小学校低学年におけるこういった失敗経験は「友達との関係を学ぶ」ことにおいては大切な通過点であると言えます。しかし、小学校高学年になると、「相手の気持ちを考えて、嫌な気持ちになることは言わない」「他の言い方で、やんわりと伝える」などのスキルが上がってきているはずです。
もし、お子さんにこういった友達関係に問題を生じる場面が頻繁に起こる場合は、「表現の仕方が分からない」あるいは「こう言うと、相手はどう思うか、ということが分からない」といった発達特性が原因となっているかも知れません。
今回は、「相手への伝え方がよく分からない」「人の気持ちが分かリ辛い」というお子さんの特徴と、保護者の方ができる対応方法についてご紹介します。
特徴①本人には全く悪気がない…裏には「人への関心の薄さ」も?
例えば、髪を切ったお友達がいたとします。前の髪型のほうが似合っていた場合、小学校高学年であれば、「この髪型も似合っているね」など「言われたら嫌な気持ちがすることは言わずに、別の表現をする」という方法を選択します。
しかし、「こういうと相手がどう思うか?」に気付かないお子さんの場合、「前の髪型の方がよかった」や「似合ってないね」など、自分の思ったことをそのまま口に出してしまいます。本人は全く悪気がないので、自分の一言によって相手が怒ったり、悲しんだりする姿を見ても、「なぜ怒っているのか」が分からないこともあります。
こういった表現となる理由として「人への関心の薄さ」が挙げられます。「こう言うと人はどう思うのか」と考える根本には「人への関心」があります。人への関心があることは、人の反応を観察することにつながり、やがてそれが「相手の気持ちをおもんぱかる」「相手の立場でものを考える」ということを学んでいくことにつながります。
反対に、人への関心が薄いお子さんの場合は、自分の表現によって相手がどう反応するかということを学ぶ機会が少なく、それがより「人への関心の薄さ」を助長することにもなります。
特徴②相手が怒ったり泣いたりしていることには、不安を感じる
人への関心が薄いからといって、相手が怒ったりしても気にならないかというと、そうでもありません。そもそも悪気がないわけですから、自分の発した言葉(傷つけた言葉)で、友達が怒ったり泣いたりすることに対しては、「どうして?」と不安になります(自分が言う→友達が怒るという因果関係が分かって不安になるのではなく、「友達が怒っている」という現象で不安になるのです)。

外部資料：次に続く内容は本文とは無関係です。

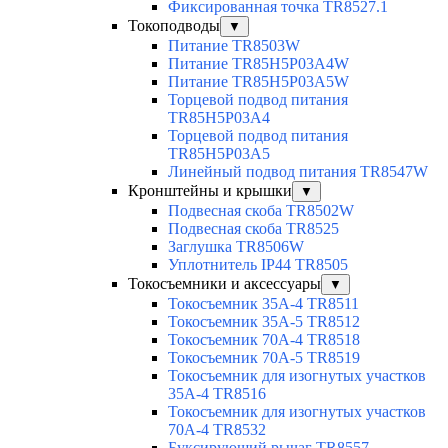
Фиксированная точка TR8527.1
Токоподводы
▼
Питание TR8503W
Питание TR85H5P03A4W
Питание TR85H5P03A5W
Торцевой подвод питания
TR85H5P03A4
Торцевой подвод питания
TR85H5P03A5
Линейный подвод питания TR8547W
Кронштейны и крышки
▼
Подвесная скоба TR8502W
Подвесная скоба TR8525
Заглушка TR8506W
Уплотнитель IP44 TR8505
Токосъемники и аксессуары
▼
Токосъемник 35А-4 TR8511
Токосъемник 35А-5 TR8512
Токосъемник 70А-4 TR8518
Токосъемник 70А-5 TR8519
Токосъемник для изогнутых участков
35А-4 TR8516
Токосъемник для изогнутых участков
70А-4 TR8532
Буксирующий рычаг TR8557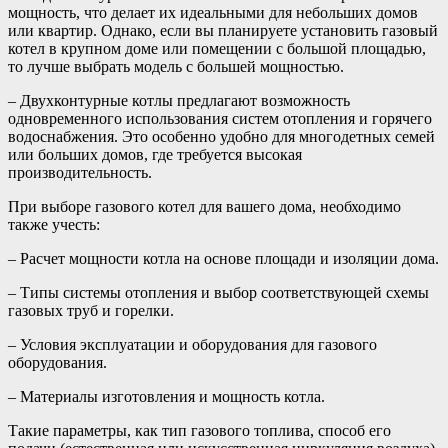
мощность, что делает их идеальными для небольших домов
или квартир. Однако, если вы планируете установить газовый
котел в крупном доме или помещении с большой площадью,
то лучше выбрать модель с большей мощностью.
– Двухконтурные котлы предлагают возможность
одновременного использования систем отопления и горячего
водоснабжения. Это особенно удобно для многодетных семей
или больших домов, где требуется высокая
производительность.
При выборе газового котел для вашего дома, необходимо
также учесть:
– Расчет мощности котла на основе площади и изоляции дома.
– Типы системы отопления и выбор соответствующей схемы
газовых труб и горелки.
– Условия эксплуатации и оборудования для газового
оборудования.
– Материалы изготовления и мощность котла.
Такие параметры, как тип газового топлива, способ его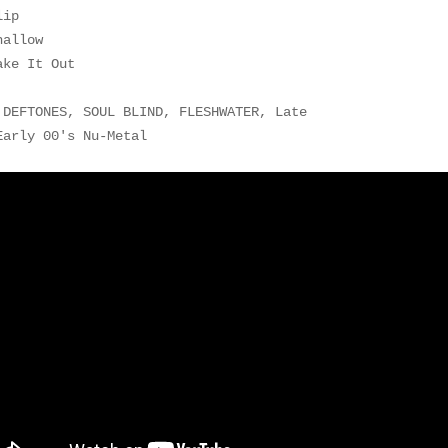
lip
hallow
ake It Out
 DEFTONES, SOUL BLIND, FLESHWATER, Late
Early 00's Nu-Metal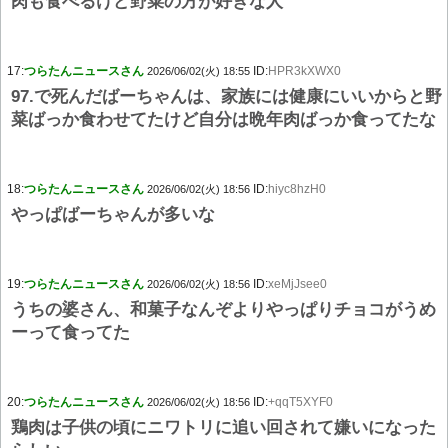
肉も食べるけど野菜の方が好きな人
17:
つらたんニュースさん
ID:
HPR3kXWX0
2026/06/02(火) 18:55
97.で死んだばーちゃんは、家族には健康にいいからと野
菜ばっか食わせてたけど自分は晩年肉ばっか食ってたな
18:
つらたんニュースさん
ID:
hiyc8hzH0
2026/06/02(火) 18:56
やっぱばーちゃんが多いな
19:
つらたんニュースさん
ID:
xeMjJsee0
2026/06/02(火) 18:56
うちの婆さん、和菓子なんぞよりやっぱりチョコがうめ
ーって食ってた
20:
つらたんニュースさん
ID:
+qqT5XYF0
2026/06/02(火) 18:56
鶏肉は子供の頃にニワトリに追い回されて嫌いになった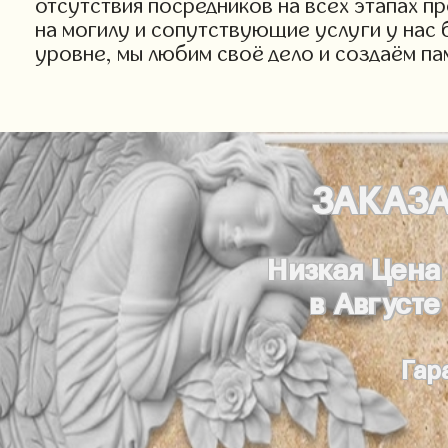
отсутствия посредников на всех этапах п
на могилу и сопутствующие услуги у нас 
уровне, мы любим своё дело и создаём па
ЗАКАЗ
Низкая Цена
в Августе
Гар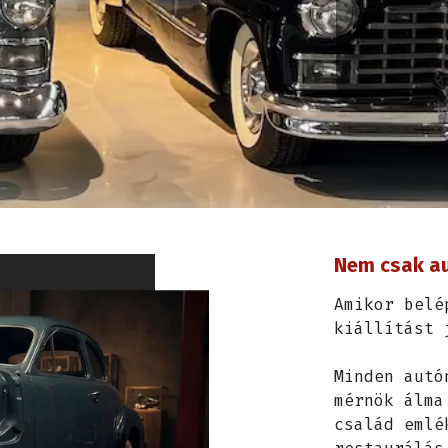
Nem csak au
Amikor belé
kiállítást 
Minden autó
mérnök álma
család emlé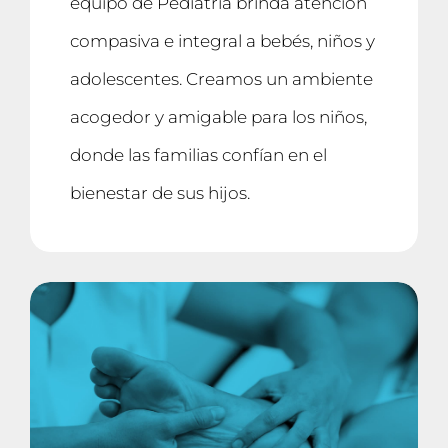
equipo de Pediatría brinda atención
compasiva e integral a bebés, niños y
adolescentes. Creamos un ambiente
acogedor y amigable para los niños,
donde las familias confían en el
bienestar de sus hijos.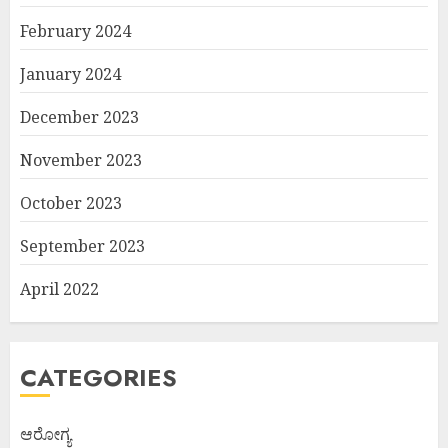
February 2024
January 2024
December 2023
November 2023
October 2023
September 2023
April 2022
CATEGORIES
ಆರೋಗ್ಯ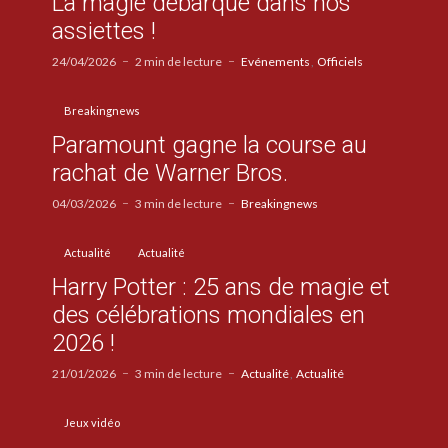
La magie débarque dans nos
assiettes !
24/04/2026
2 min de lecture
Evénements
Officiels
Breakingnews
Paramount gagne la course au
rachat de Warner Bros.
04/03/2026
3 min de lecture
Breakingnews
Actualité
Actualité
Harry Potter : 25 ans de magie et
des célébrations mondiales en
2026 !
21/01/2026
3 min de lecture
Actualité
Actualité
Jeux vidéo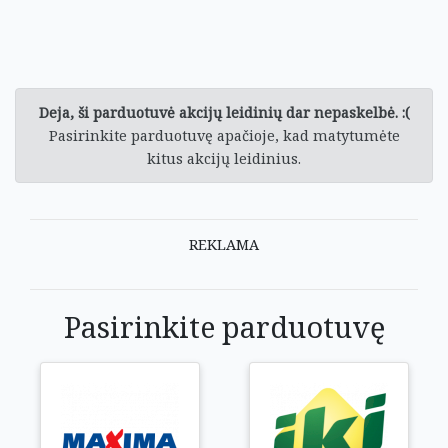
Deja, ši parduotuvė akcijų leidinių dar nepaskelbė. :(
Pasirinkite parduotuvę apačioje, kad matytumėte
kitus akcijų leidinius.
REKLAMA
Pasirinkite parduotuvę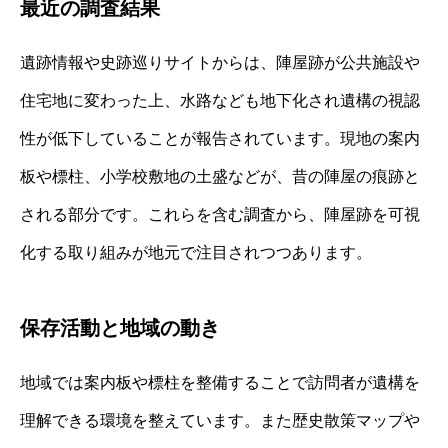
最近の調査結果
遺跡情報や史跡巡りサイトからは、陣屋跡が公共施設や
住宅地に変わった上、水路なども地下化され遺構の視認
性が低下していることが報告されています。現地の案内
板や標柱、小学校敷地の土盛などが、昔の陣屋の痕跡と
される部分です。これらを含む調査から、陣屋跡を可視
化する取り組みが地元で注目されつつあります。
保存活動と地域の動き
地域では案内板や標柱を整備することで訪問者が遺構を
理解できる環境を整えています。また歴史散策マップや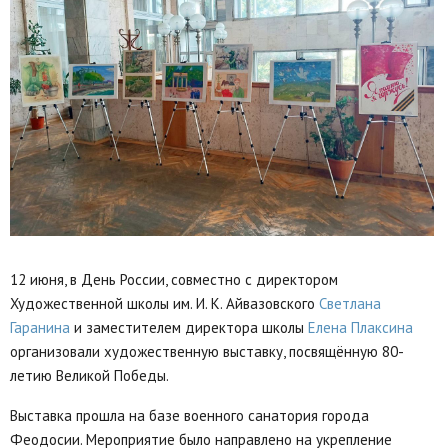
12 июня, в День России, совместно с директором
Художественной школы им. И. К. Айвазовского
Светлана
Гаранина
и заместителем директора школы
Елена Плаксина
организовали художественную выставку, посвящённую 80-
летию Великой Победы.
Выставка прошла на базе военного санатория города
Феодосии. Мероприятие было направлено на укрепление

不安が高まってくると、「どうして怒るの?」とつい相手に言ってしまい、それによって余計に相手を怒らせてしまう、というループに陥ってしまうこともあります。
人への関心が薄い=自閉スペクトラム症とは限らない
一般的に自閉スペクトラム症の特徴として「人の気持ちが分かりづらい」「自分と人との関係構築の仕方が分からない」ということが挙げられます。だからといって、「じゃあうちの子は自閉スペクトラム症?」と決めつける必要はありません。自閉スペクトラム症であろうと、ボーダーラインのお子さん(診断がつかないけれど生きにくさがある子)であろうと「人の気持ちに気づきにくい」ということにどう対処していくか考えることのほうが大切です。
発達支援の現場では、多くの保護者の方が「発達障害の診断がつくか、つかないか」で悩まれます。しかし、診断が付くかつかないかで、お子さんへの対応手段が変わることはありません。例えば虫歯だと診断の有無によって対処方法(治療するか必要がないか)が変わるでしょう。それに比べて、発達障害は「お子さんの困りごとに対して、どう手立てを考えていくか」が何より重要になります(薬によるコントロールが効果的な場合や、診断名がつくことで周りの方の理解を得られたり、保護者の方が「自分の子育てが間違っていたからではない」と安心できたりするのであれば、診断が付くことは効果的だと言えます)。
そのため、今回のお話のように「人への関心が薄い」「人の気持ちに気づきにくい」という課題を持ったお子さんに対して、障害があるかないかを結論付けるのではなく、どのような対処方法を考えていくかが大切になります。
「繰り返し言って聞かせる」、「人の気持ちに敏感に気付けるようになることを目標にする」といった対応は効果的ではありませんので注意しましょう。また、発達障害を改善させる、という言葉を聞くことがあると思いますが、そもそも「障害」は改善させる・させないというようなものではありません。社会の中で少しでも上手く生きていく手段を見つけることにこそ、取り組む意味があるのです。